Die Heldinnen und Helden in Actionfilmen oder auch in unserem Alltag beeindrucken uns meistens dadurch, dass sie in scheinbar ausweglosen Situationen offenbar übermenschliche Kräfte mobilisieren: Sie sind beinahe eine Klippe hinabgestürzt, hängen nur noch mit den Fingern an der Felskante - und ziehen sich doch noch wieder hinauf. Sie retten jemanden unter Einsatz des eigenen Lebens, indem sie alleine einen schweren Gegenstand zur Seite schieben, für den man sonst die Kraft von zwei oder drei Personen benötigt hätte. Eine Voraussetzung für ein "starkes Verhalten" kann natürlich körperliche Stärke und Fitness sein. Meine Vermutung ist aber, dass solche Höchstleistungen auch bei einer guten körperlichen Verfassung nur dann möglich sind, wenn ein Mensch - möglichst bereits in jungen Jahren - erfahren hat, was auch mental alles in ihm steckt. Und wenn diese Fähigkeiten auch geschult werden. Hierbei kann es natürlich auch passieren, sich zweitweise mit Versagensängsten herumplagen zu müssen, mit der Frage: "Pack ich das?" Bestenfalls führt dies irgendwann dazu, dass sich ein Mensch vor einer Aufgabe sagen kann: "Ich schaff das jetzt!" Und die Aufgabe dann auch bestmöglich löst.

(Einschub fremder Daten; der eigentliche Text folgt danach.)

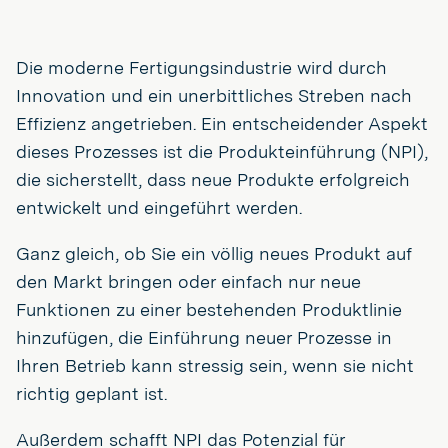
Die moderne Fertigungsindustrie wird durch
Innovation und ein unerbittliches Streben nach
Effizienz angetrieben. Ein entscheidender Aspekt
dieses Prozesses ist die Produkteinführung (NPI),
die sicherstellt, dass neue Produkte erfolgreich
entwickelt und eingeführt werden.
Ganz gleich, ob Sie ein völlig neues Produkt auf
den Markt bringen oder einfach nur neue
Funktionen zu einer bestehenden Produktlinie
hinzufügen, die Einführung neuer Prozesse in
Ihren Betrieb kann stressig sein, wenn sie nicht
richtig geplant ist.
Außerdem schafft NPI das Potenzial für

Neben einer positiven Verstärkung, die (nicht nur) Kinder ganz unbestritten immer wieder brauchen, müssen Menschen daher meiner Meinung nach auch ab dem Kindergartenalter immer wieder Situationen geboten werden, in denen sie sich ausprobieren und auch mit anderen Personen messen können. Uns allen sollten möglichst ein Leben lang immer wieder Möglichkeiten geboten werden, Reize zu erfahren, die wir wahrnehmen und für uns als angenehm und unangenehm einordnen können, als erträglich und unerträglich. Nur so lernen wir meiner Meinung nach, auf eine vernünftige Art und Weise mit Stress und Druck im Alltag umzugehen. Ein lebenslanges Schonen und In-Watte-Packen ist m. E. fatal - es lebe der Wettkampf!